Reviews of the effectiveness of the Community Reinvestment Act (CRA) are mixed. While some argue that the CRA has improved access to credit for minority and low-to-moderate income consumers, economists at the Federal Reserve could not find clear evidence that the CRA increased lending and home ownership more in low income neighborhoods than in higher income ones. A Competitive Enterprise Institute study made a similar finding. And Politico has reported that the Community Reinvestment Act sometimes pushes poor people out of their own neighborhoods by facilitating investment by outsiders.

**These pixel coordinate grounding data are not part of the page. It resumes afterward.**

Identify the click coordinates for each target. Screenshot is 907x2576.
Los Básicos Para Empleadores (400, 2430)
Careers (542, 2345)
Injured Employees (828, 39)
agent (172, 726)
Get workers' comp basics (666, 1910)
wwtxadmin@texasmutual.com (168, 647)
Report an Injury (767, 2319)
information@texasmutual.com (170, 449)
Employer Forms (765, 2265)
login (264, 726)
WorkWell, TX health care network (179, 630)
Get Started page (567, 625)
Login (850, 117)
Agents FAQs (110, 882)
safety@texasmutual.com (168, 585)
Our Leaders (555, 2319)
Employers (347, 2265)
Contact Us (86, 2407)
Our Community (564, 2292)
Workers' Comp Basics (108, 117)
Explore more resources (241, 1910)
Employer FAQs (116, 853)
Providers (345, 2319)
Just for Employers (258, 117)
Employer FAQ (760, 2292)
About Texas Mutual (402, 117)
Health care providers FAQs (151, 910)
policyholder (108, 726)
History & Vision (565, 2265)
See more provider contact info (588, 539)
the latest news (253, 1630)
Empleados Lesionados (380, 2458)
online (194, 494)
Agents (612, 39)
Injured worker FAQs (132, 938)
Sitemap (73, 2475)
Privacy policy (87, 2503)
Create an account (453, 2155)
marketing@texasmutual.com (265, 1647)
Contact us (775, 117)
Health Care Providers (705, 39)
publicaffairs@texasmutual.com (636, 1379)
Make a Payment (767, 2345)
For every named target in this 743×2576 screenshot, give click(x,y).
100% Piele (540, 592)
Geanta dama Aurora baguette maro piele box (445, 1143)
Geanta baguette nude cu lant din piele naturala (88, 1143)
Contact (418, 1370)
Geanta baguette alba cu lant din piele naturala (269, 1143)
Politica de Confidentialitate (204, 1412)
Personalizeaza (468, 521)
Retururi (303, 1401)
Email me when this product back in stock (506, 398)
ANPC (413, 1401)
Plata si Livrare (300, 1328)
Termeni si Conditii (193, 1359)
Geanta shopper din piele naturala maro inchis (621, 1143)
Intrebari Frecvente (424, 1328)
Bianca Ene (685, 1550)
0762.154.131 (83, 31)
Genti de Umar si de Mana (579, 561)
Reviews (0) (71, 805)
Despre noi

In a hearing before the Congressional Committee on Financial Services, an NYU economics professor wrote that efforts to "lean on" banks in vague and subjective ways to make loans is an "inappropriate instrument for achieving those goals." He suggested that better ways to accomplish the goals would be vigorous enforcement of anti-discrimination laws, of antitrust laws to promote competition, and federal funding of worthy projects directly through an "on-budget and transparent process" like the Community Development Financial Institutions Fund.
It’s easy to debate the reasons we still see such racial disparities. It’s a complex topic of hundreds of years of history and culture, some of which I pointed out in last week’s newsletter (here) But complexity doesn’t mean we can’t see that we have segregated neighborhoods, underfunded schools with Black American majorities, ongoing employment discrimination, and unequal treatment in the criminal justice system. Correcting these policy shortcomings is essential if the promises of Brown, the Civil Rights Act, the Voting Act and the Fair Housing Act are to be fulfilled.
The challenges exist not only in passing more legislation, but in changing hearts and minds. Raising awareness of the ways we have perpetuated systemic racism is everyone’s job. Combating racism is everyone’s job. I appeal to your hearts and minds as you consider your votes this November. Find out where the officials at your local, county, state and national levels stand on combating systemic racism and achieving the aims of the Supreme Court decisions and the landmark legislations included in this newsletter. Ask questions. And seek anti-racist answers.
In these ways, ordinary people can remake our history until it more closely aligns with our highest ideals and we can thereby “create a more perfect union.”